CANNES 2014: ADIEU AU LANGAGE 3D di JEAN-LUC GODARD
Ah dieux Oh langage
Lorenzo Esposito e Daniela Turco
Difficile dire se questo film tragico e compattissimo nella sua stratificazione voglia farci abituare infine all’accecamento che crediamo di poter controllare e che invece così come appartiene alla nostra natura ne è anche metafora estrema (da una parte come dall’altra ci sono due donne e due uomini, sporti in altrettanti allineamenti e disallineamenti, corpo a corpo sicivolosissimo che riguarda la natura dell’occhio e la metafora delle due camere 3D, che sottoposte a sovrimpressione mandano in tilt l’occhio medesimo). Testo intenso e difficile, perfino violento, nell’uso della stereoscopia che violenta l’occhio, quando va a coincidere con la sovrimpressione mettendo letteralmente in scacco la possibilità stessa di vedere. Il film si apre ricordando che sono coloro che mancano di immaginazione a rifugiarsi nella realtà. Si parte dalle consuete scritte in rosso e bianco su nero, lettere e numeri, natura versus metafora, parole contro cose, per far scorrere lungo binari familiari e tuttavia rinnovati dal gesto di scoperta inaugurale, che segna la posizione singolare e vertiginosa di JLG nel cinema, capace come nessuno di riunire la musica alta a quella d’uso, della pittura, De Stael, Warhol, Monet, che invitava a non dipingere ciiò che si vede, perchè non si vede nulla, ma quello che non si riesce a vedere. Fiori, alberi, le acque del lago, i libri, Solgenitzin, Pound, Dostoevskij, Levinas, sono tutte immagini che entrano ancora una volta come elementi conosciuti in una terra straniera che è lo spazio di questo film. Un uomo, una donna, un cane o forse, due donne, due uomini, corpi senza difesa, presi nella loro disarmante nudità, davanti alla mdp, la kamera, che in lingua russa significa prigione. La parola tra uomo e donna, come l’amore, sembra ancora una volta impossibile e se lei chiede di potergli parlare, lui risponde di cercare la povertà nel linguaggio. `Non si puo` pensare liberamente quando gli occhi sono presi nello sguardo dell’altro. C’è una difficoltà nel restare soli.

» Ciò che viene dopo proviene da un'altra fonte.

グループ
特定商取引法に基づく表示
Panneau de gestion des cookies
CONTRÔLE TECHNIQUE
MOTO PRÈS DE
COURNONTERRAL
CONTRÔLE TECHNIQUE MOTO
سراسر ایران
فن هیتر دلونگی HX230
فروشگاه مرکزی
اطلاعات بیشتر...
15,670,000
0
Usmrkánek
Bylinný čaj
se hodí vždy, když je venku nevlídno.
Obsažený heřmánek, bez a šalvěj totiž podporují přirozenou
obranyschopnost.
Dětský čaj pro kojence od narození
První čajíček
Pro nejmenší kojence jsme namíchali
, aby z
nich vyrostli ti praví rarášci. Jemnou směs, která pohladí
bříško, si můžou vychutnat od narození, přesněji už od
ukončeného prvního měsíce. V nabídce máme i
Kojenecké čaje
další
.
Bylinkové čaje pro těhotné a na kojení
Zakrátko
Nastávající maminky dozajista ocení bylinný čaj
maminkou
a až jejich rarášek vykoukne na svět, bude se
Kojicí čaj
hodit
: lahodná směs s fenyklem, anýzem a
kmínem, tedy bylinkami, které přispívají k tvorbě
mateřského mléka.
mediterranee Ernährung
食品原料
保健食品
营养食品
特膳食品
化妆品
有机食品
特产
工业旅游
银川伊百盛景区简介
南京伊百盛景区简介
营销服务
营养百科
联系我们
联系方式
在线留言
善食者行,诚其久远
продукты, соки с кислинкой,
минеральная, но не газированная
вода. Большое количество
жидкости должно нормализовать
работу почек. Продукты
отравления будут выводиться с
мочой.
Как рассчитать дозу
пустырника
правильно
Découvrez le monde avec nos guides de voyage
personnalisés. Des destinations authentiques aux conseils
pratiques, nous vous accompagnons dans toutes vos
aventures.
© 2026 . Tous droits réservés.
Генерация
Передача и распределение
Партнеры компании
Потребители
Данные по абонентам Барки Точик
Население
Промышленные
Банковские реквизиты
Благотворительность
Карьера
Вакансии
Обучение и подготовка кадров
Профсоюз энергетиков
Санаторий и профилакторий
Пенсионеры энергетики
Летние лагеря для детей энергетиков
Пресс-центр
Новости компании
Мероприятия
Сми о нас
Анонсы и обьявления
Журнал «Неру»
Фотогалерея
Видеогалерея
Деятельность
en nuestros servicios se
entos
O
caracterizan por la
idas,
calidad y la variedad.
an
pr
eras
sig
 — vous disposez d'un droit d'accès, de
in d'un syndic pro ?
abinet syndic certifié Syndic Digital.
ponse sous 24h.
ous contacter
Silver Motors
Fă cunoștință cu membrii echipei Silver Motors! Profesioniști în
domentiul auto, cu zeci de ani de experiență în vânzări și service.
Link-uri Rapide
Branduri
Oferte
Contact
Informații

Oppure è l’animale nudo che siamo (il cane Roxy è JLG) a incarnare l’ultima speranza di una parola finalmente disincarnata, non sottoposta al controllo spietato e equivoco della coscienza, capace di tornare alla lingua misteriosa (né un’arte né una tecnica) per il cui ritrovamento non esiste più linguaggio abile a segnalarla. E d’altra parte la solitudine, essere davvero soli, dice Godard, è ancora più arduo, a meno che non ci si risolva a domandarsi qualcosa su una cosa semplice e una difficile (quella semplice è anche un po’ difficile): la sofferenza e l’aldilà.
Dal flusso frammentato delle immagini, quelle degli istanti qualsiasi su un molo, o alla stazione mentre passano i treni, o in una strada qualsiasi di notte mentre cade la neve, sale irrefrenabile la consapevole tristezza di aver situato il cinema in una linea di confine, un margine strettissimo che si spende tra vivere e raccontare, tra sofferenza e oltremondo, dove l`uso del 3D funziona come punto di fuga per far sprofondare la visione.
Per il resto le uniche due cose in cui siamo tutti uguali sono la merda e la morte (e piacerebbe a Godard che in italiano si tratti di due M), come ha detto anche Cronenberg in Maps to the Stars, facendo cacare Julian Moore e salendo verso il cielo (altra analogia le cicatrici-bruciature sui volti di Maria Wasikowska in Cronenberg e Eloise Godet in Godard). Il tragico è che della bellezza delle diversità si è fatta ottusa dispersione, non gioco ma cancellazione della memoria. Roxy, il cane malinconico, corre nei boschi e circumnaviga i laghi e rimane estatico a guardare i treni, vero e unico visionatore in 3D senza bisogno di sapere che i girasoli sono Van Gogh e che il dramma della natura è la settima di Beethoven. Corre via e non si sa se e quando tornerà.